Kabar duka meninggalnya Vidi Aldiano pada Maret 2026 tidak lantas menghentikan proses hukum terkait sengketa royalti lagu “Nuansa Bening”. Kuasa hukum pencipta lagu, Keenan Nasution dan Rudi Pekerti, Minola Sebayang, dengan tegas menyatakan bahwa gugatan perdata senilai Rp28,4 miliar yang diajukan tidak gugur, melainkan akan terus berlanjut di pengadilan.
Minola Sebayang menjelaskan bahwa mekanisme hukum perdata memiliki perbedaan fundamental dengan hukum pidana. Dalam perkara pidana, wafatnya terdakwa secara otomatis menggugurkan proses hukum. Namun, dalam ranah perdata, hak dan kewajiban perdata tetap dapat dialihkan dan proses hukum akan terus berlanjut meskipun salah satu pihak telah meninggal dunia. Pernyataan ini disampaikan oleh Minola saat ditemui di kawasan Kuningan, Jakarta Selatan, pada Rabu, 18 Maret 2026.
Lebih lanjut, Minola Sebayang menekankan bahwa gugatan yang diajukan oleh kliennya tidak hanya menargetkan almarhum Vidi Aldiano. Terdapat pihak-pihak lain yang turut dilibatkan sebagai tergugat dalam perkara ini dan mereka masih hidup. Kehadiran para turut tergugat ini menjadi alasan kuat mengapa proses hukum sengketa royalti lagu “Nuansa Bening” dipastikan akan terus bergulir di pengadilan, terlepas dari kepergian Vidi.
Sengketa hak cipta atas lagu “Nuansa Bening” ini bermula ketika Vidi Aldiano dianggap mengeksploitasi lagu tersebut tanpa izin resmi dari penciptanya, Keenan Nasution. Lagu klasik ini kembali populer secara luas sejak tahun 2008. Gugatan yang pertama kali muncul pada tahun 2025 ini secara spesifik mempermasalahkan hak ekonomi atas 31 konser dan distribusi digital lagu, dengan nilai kerugian diperkirakan antara Rp24,5 miliar hingga Rp28 miliar.
Saat ini, perkara tersebut telah memasuki tahap kasasi di Mahkamah Agung. Minola Sebayang menjamin bahwa tahapan ini akan tetap berjalan sesuai dengan prosedur hukum perdata yang berlaku. Pada tingkat kasasi, fokus pemeriksaan beralih dari persidangan langsung ke peninjauan berkas perkara, memori kasasi, serta argumen hukum yang telah diajukan oleh kedua belah pihak.

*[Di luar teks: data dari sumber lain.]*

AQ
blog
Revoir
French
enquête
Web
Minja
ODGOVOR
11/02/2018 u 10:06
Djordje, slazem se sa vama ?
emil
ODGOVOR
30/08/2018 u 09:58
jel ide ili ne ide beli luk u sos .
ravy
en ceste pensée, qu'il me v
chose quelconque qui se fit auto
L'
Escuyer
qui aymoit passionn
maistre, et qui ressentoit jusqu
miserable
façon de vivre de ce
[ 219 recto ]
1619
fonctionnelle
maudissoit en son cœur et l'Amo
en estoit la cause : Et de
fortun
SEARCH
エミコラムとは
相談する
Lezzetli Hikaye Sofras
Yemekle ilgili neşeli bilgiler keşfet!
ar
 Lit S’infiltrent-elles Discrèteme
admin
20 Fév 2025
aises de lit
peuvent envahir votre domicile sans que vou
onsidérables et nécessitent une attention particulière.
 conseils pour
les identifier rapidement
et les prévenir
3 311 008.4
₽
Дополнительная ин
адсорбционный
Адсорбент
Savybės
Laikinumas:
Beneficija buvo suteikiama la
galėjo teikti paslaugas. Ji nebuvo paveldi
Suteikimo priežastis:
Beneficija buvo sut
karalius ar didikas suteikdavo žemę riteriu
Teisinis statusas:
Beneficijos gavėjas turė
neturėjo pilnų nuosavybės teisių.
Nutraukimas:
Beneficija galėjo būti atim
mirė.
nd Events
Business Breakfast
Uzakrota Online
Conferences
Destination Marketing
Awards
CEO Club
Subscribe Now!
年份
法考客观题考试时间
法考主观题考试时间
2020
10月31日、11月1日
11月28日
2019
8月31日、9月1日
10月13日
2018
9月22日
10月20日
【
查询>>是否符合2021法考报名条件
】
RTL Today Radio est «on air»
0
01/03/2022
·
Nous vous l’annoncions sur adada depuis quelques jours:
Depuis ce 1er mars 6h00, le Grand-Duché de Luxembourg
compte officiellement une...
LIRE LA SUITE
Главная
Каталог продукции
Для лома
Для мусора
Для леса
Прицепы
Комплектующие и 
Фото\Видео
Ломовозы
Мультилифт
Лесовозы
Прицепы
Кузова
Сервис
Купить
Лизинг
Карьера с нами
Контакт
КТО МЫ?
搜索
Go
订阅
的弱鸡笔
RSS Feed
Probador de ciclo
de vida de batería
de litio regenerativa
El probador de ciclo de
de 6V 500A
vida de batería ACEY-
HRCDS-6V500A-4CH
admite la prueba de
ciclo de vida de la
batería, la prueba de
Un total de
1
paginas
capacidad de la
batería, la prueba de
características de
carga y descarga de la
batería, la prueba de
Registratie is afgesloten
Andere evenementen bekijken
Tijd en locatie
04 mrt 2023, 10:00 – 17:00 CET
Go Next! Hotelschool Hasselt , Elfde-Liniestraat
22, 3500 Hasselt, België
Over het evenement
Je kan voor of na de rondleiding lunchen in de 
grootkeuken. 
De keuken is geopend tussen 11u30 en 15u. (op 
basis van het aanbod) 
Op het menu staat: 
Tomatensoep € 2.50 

Minola juga memaparkan implikasi hukum di masa depan. Apabila putusan Mahkamah Agung nantinya mengharuskan adanya kewajiban tertentu dari pihak tergugat, maka tanggung jawab tersebut secara hukum dapat beralih kepada ahli waris. Hal ini sesuai dengan prinsip hukum perdata yang menyatakan bahwa ahli waris tidak hanya memiliki hak untuk menerima harta warisan, tetapi juga mengemban kewajiban hukum yang ditinggalkan oleh pewaris. Dengan demikian, proses hukum ini membawa dampak signifikan bagi kelanjutan penegakan hak cipta di Indonesia.